#### Data excerpts

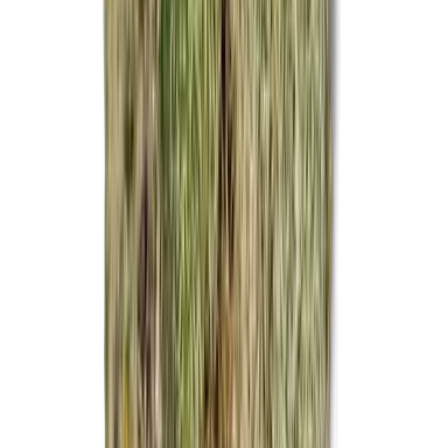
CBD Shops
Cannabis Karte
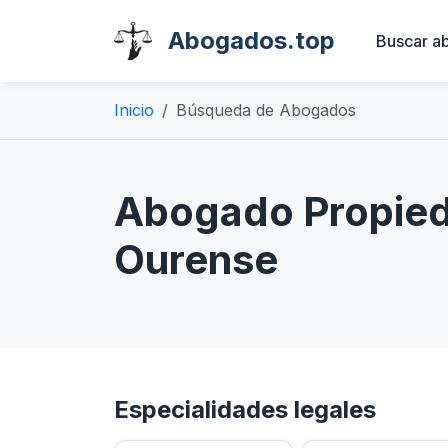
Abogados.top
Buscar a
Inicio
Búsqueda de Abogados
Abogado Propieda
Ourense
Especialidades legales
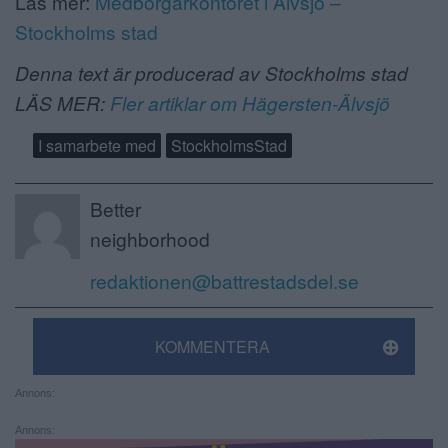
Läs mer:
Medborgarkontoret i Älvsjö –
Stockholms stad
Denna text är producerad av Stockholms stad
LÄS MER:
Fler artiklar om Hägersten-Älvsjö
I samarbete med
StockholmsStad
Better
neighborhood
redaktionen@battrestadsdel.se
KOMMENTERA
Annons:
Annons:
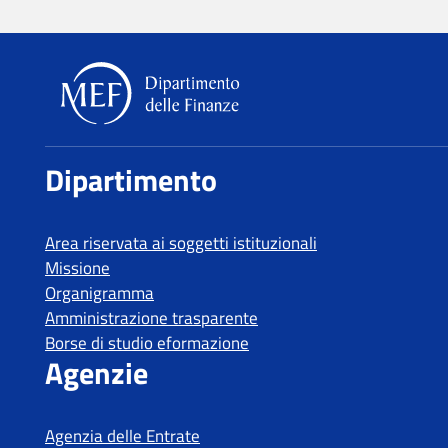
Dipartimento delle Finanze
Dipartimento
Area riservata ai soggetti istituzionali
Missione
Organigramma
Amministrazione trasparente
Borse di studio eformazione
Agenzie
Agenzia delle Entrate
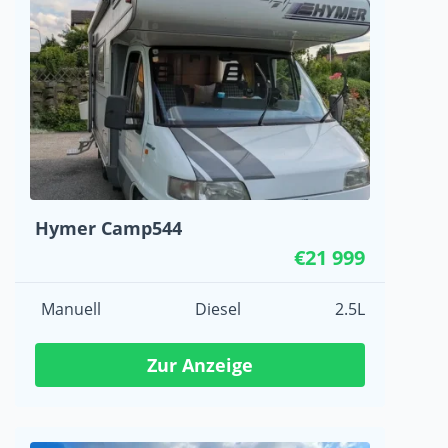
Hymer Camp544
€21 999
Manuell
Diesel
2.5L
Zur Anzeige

########

**What to work on**
Copy all the data exactly as written, but skip any picture.

**Completed exercise**
CBD Shops
Cannabis Karte
Abogados.top
Buscar a
Inicio
Búsqueda de Abogados
Abogado Propieda
Ourense
Especialidades legales
Läs mer:
Medborgarkontoret i Älvsjö –
Stockholms stad
Denna text är producerad av Stockholms stad
LÄS MER:
Fler artiklar om Hägersten-Älvsjö
I samarbete med
StockholmsStad
Better
neighborhood
redaktionen@battrestadsdel.se
KOMMENTERA
Annons:
Annons:
Dipartimento delle Finanze
Dipartimento
Area riservata ai soggetti istituzionali
Missione
Organigramma
Amministrazione trasparente
Borse di studio eformazione
Agenzie
Agenzia delle Entrate
Hymer Camp544
€21 999
Manuell
Diesel
2.5L
Zur Anzeige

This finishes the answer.